Hello all, this is my first post here but I’ve been casually following fast.ai on and off for the past year or so, and have gotten several sources of inspiration through some of the lecture videos. A quick about me: I’m currently in a research group at Berkeley Lab, where we are working on using deep learning techniques to predict (and hopefully prevent) suicides among veterans seeking medical care. My own focus specifically has been on using NLP approaches to glean predictions from clinical notes. In fact, I’m currently looking at applying @jeremy 's “ULMFit” technique as one approach to see if we can get any benefits out of transfer learning (the results are looking promising too).

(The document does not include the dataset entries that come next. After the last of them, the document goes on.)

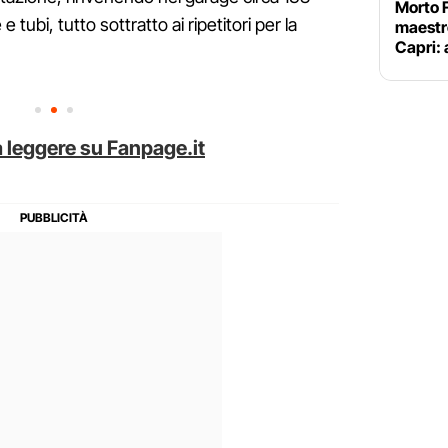
Morto 
e tubi, tutto sottratto ai ripetitori per la
maestro
Capri: 
 leggere su Fanpage.it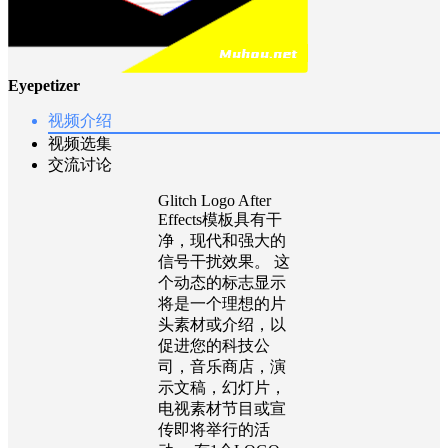
Eyepetizer
视频介绍
视频选集
交流讨论
Glitch Logo After
Effects模板具有干
净，现代和强大的
信号干扰效果。 这
个动态的标志显示
将是一个理想的片
头素材或介绍，以
促进您的科技公
司，音乐商店，演
示文稿，幻灯片，
电视素材节目或宣
传即将举行的活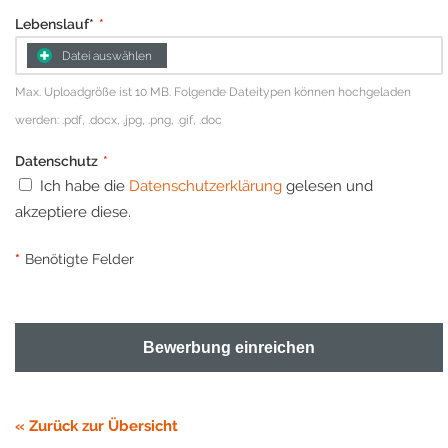
Lebenslauf*
*
Datei auswählen
Max. Uploadgröße ist 10 MB. Folgende Dateitypen können hochgeladen
werden: .pdf, .docx, .jpg, .png, .gif, .doc
Datenschutz
*
Ich habe die
Datenschutzerklärung
gelesen und
akzeptiere diese.
*
Benötigte Felder
Bewerbung einreichen
« Zurück zur Übersicht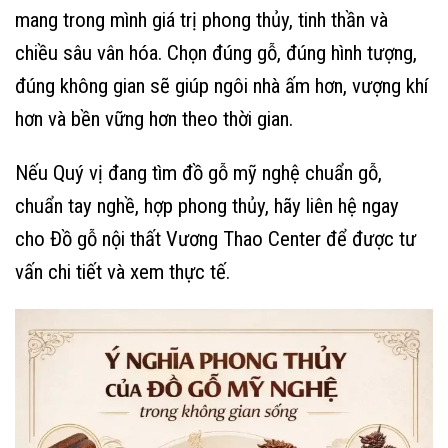
mang trong mình giá trị phong thủy, tinh thần và
chiều sâu vân hóa. Chọn đúng gỗ, đúng hình tượng,
đúng không gian sẽ giúp ngôi nhà ấm hơn, vượng khí
hơn và bền vững hơn theo thời gian.
Nếu Quý vị đang tìm đồ gỗ mỹ nghệ chuẩn gỗ,
chuẩn tay nghề, hợp phong thủy, hãy liên hệ ngay
cho Đồ gỗ nội thất Vương Thao Center để được tư
vấn chi tiết và xem thực tế.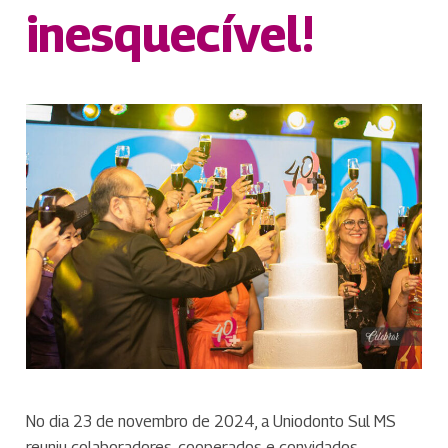
inesquecível!
No dia 23 de novembro de 2024, a Uniodonto Sul MS
reuniu colaboradores, cooperados e convidados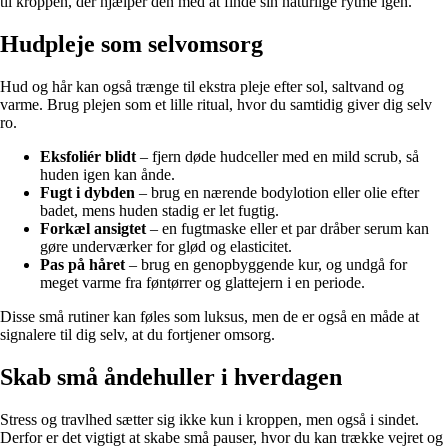
til kroppen, der hjælper den med at finde sin naturlige rytme igen.
Hudpleje som selvomsorg
Hud og hår kan også trænge til ekstra pleje efter sol, saltvand og
varme. Brug plejen som et lille ritual, hvor du samtidig giver dig selv
ro.
Eksfoliér blidt
– fjern døde hudceller med en mild scrub, så
huden igen kan ånde.
Fugt i dybden
– brug en nærende bodylotion eller olie efter
badet, mens huden stadig er let fugtig.
Forkæl ansigtet
– en fugtmaske eller et par dråber serum kan
gøre underværker for glød og elasticitet.
Pas på håret
– brug en genopbyggende kur, og undgå for
meget varme fra føntørrer og glattejern i en periode.
Disse små rutiner kan føles som luksus, men de er også en måde at
signalere til dig selv, at du fortjener omsorg.
Skab små åndehuller i hverdagen
Stress og travlhed sætter sig ikke kun i kroppen, men også i sindet.
Derfor er det vigtigt at skabe små pauser, hvor du kan trække vejret og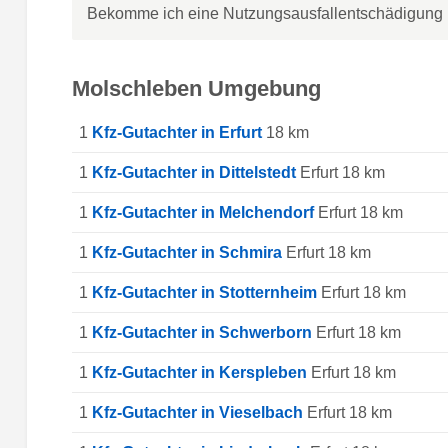
Bekomme ich eine Nutzungsausfallentschädigung 
Molschleben Umgebung
1
Kfz-Gutachter in Erfurt
18 km
1
Kfz-Gutachter in Dittelstedt
Erfurt 18 km
1
Kfz-Gutachter in Melchendorf
Erfurt 18 km
1
Kfz-Gutachter in Schmira
Erfurt 18 km
1
Kfz-Gutachter in Stotternheim
Erfurt 18 km
1
Kfz-Gutachter in Schwerborn
Erfurt 18 km
1
Kfz-Gutachter in Kerspleben
Erfurt 18 km
1
Kfz-Gutachter in Vieselbach
Erfurt 18 km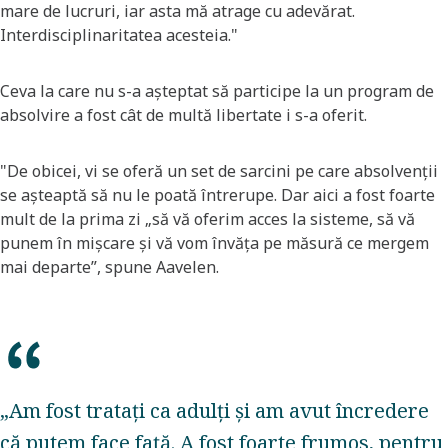
mare de lucruri, iar asta mă atrage cu adevărat.
Interdisciplinaritatea acesteia."
Ceva la care nu s-a așteptat să participe la un program de
absolvire a fost cât de multă libertate i s-a oferit.
"De obicei, vi se oferă un set de sarcini pe care absolvenții
se așteaptă să nu le poată întrerupe. Dar aici a fost foarte
mult de la prima zi „să vă oferim acces la sisteme, să vă
punem în mișcare și vă vom învăța pe măsură ce mergem
mai departe”, spune Aavelen.
„Am fost tratați ca adulți și am avut încredere
că putem face față. A fost foarte frumos, pentru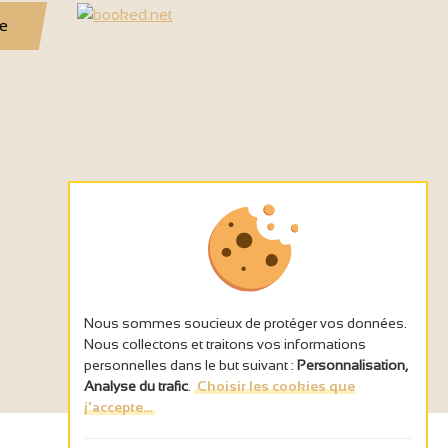
se
Nous sommes soucieux de protéger vos données.
Nous collectons et traitons vos informations
personnelles dans le but suivant :
Personnalisation,
Analyse du trafic
.
Choisir les cookies que
j'accepte...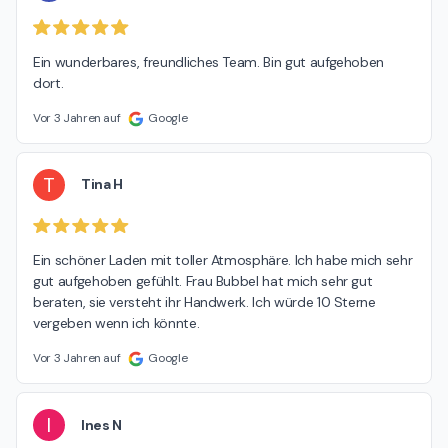
Ein wunderbares, freundliches Team. Bin gut aufgehoben 
dort.
Vor 3 Jahren auf
Google
T
Tina H
Ein schöner Laden mit toller Atmosphäre. Ich habe mich sehr 
gut aufgehoben gefühlt. Frau Bubbel hat mich sehr gut 
beraten, sie versteht ihr Handwerk. Ich würde 10 Sterne 
vergeben wenn ich könnte.
Vor 3 Jahren auf
Google
I
Ines N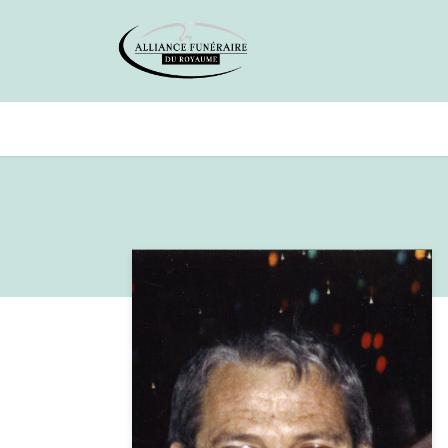
Avis de décès
Services offer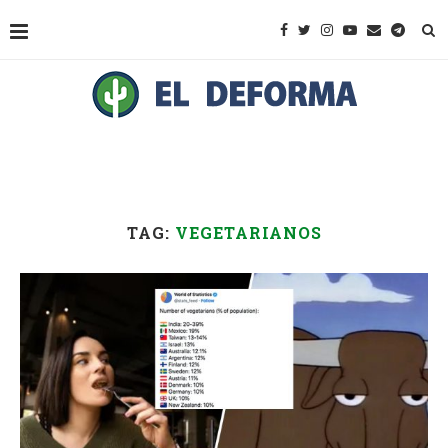
TAG:
VEGETARIANOS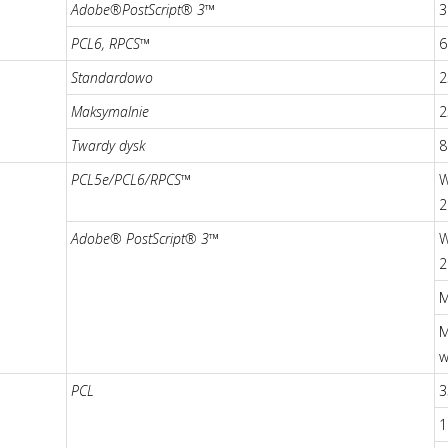
Adobe®PostScript® 3™
3
PCL6, RPCS™
6
Standardowo
2
Maksymalnie
2
Twardy dysk
8
PCL5e/PCL6/RPCS™
W
2
Adobe® PostScript® 3™
W
2
M
M
w
PCL
3
1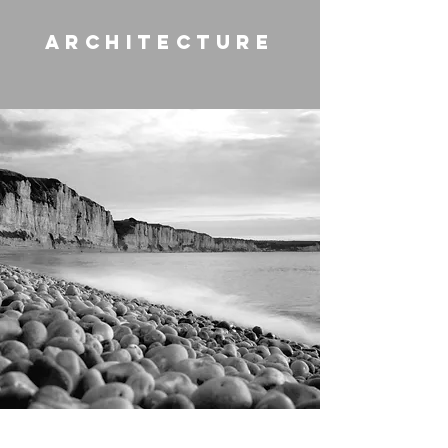
architecture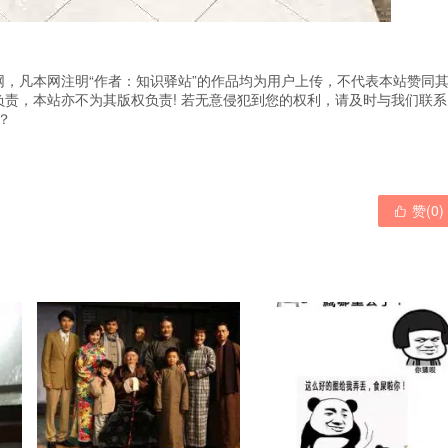
，凡本网注明“作者：知识驿站”的作品均为用户上传，不代表本站赞同
责，本站亦不为其版权负责! 若无意侵犯到您的权利，请及时与我们联系
？
赞(
0
)
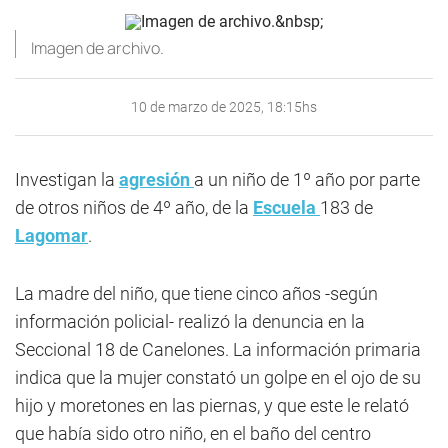
Imagen de archivo.
10 de marzo de 2025, 18:15hs
Investigan la
agresión
a un niño de 1º año por parte
de otros niños de 4º año, de la
Escuela
183 de
Lagomar
.
La madre del niño, que tiene cinco años -según
información policial- realizó la denuncia en la
Seccional 18 de Canelones. La información primaria
indica que la mujer constató un golpe en el ojo de su
hijo y moretones en las piernas, y que este le relató
que había sido otro niño, en el baño del centro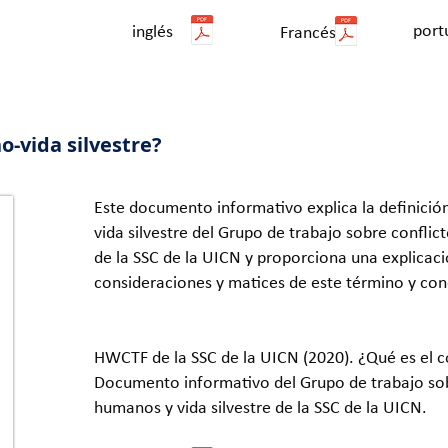
port
inglés
Francés
o-vida silvestre?
Este documento informativo explica la definició
vida silvestre del Grupo de trabajo sobre conflic
de la SSC de la UICN y proporciona una explicaci
consideraciones y matices de este término y c
HWCTF de la SSC de la UICN (2020). ¿Qué es el c
Documento informativo del Grupo de trabajo sob
humanos y vida silvestre de la SSC de la UICN.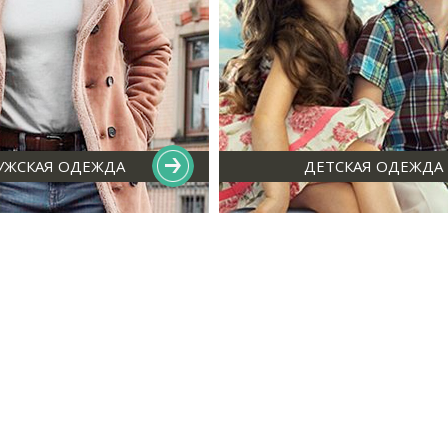
УЖСКАЯ ОДЕЖДА
ДЕТСКАЯ ОДЕЖДА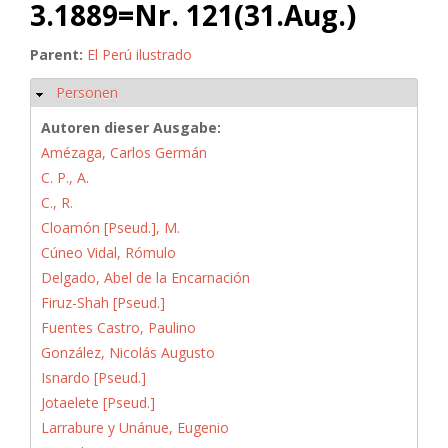
3.1889=Nr. 121(31.Aug.)
Parent:
El Perú ilustrado
Personen
Hide
Autoren dieser Ausgabe:
Amézaga, Carlos Germán
C. P., A.
C., R.
Cloamón [Pseud.], M.
Cúneo Vidal, Rómulo
Delgado, Abel de la Encarnación
Firuz-Shah [Pseud.]
Fuentes Castro, Paulino
González, Nicolás Augusto
Isnardo [Pseud.]
Jotaelete [Pseud.]
Larrabure y Unánue, Eugenio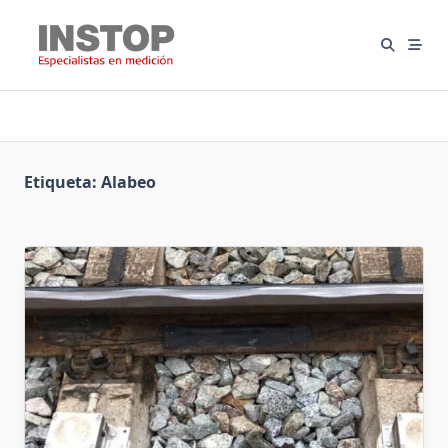
Saltar
al
contenido
Etiqueta:
Alabeo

With that out of the way, here’s a problem I’m wondering if anyone can help me with. My dataset is very unbalanced (most hospital patients don’t actually attempt suicide, of course). Only about 1% of the samples are positive labels. Now, the two most obvious ways to train on such an unbalanced dataset is via downsampling the training set (so randomly subsample negative samples to make the dataset balanced), or upsampling the training set (randomly sample the positive samples with replacement to make the dataset balanced). There are also smarter forms of data augmentation that I’d like to try, but don’t know much about (any pointers here would be appreciated!).
So I trained a series of models via downsampling and did really well (even averaging across multiple subsamples). Unfortunately when I do this the models don’t generalize very well to the whole dataset. I then tried to train the same models via upsampling, but then my metrics (F1, AUC) are crap, likely due to severe overfitting on the upsampled positive samples. Addressing overfitting doesn’t seem to help much if at all though.
My question then, which of the two approaches (or others) do you think will result in a better, more generalizable model? Moreover, do you think this is something that transfer learning COULD help deal with, or is it likely to suffer from the same problems? Thanks in advance!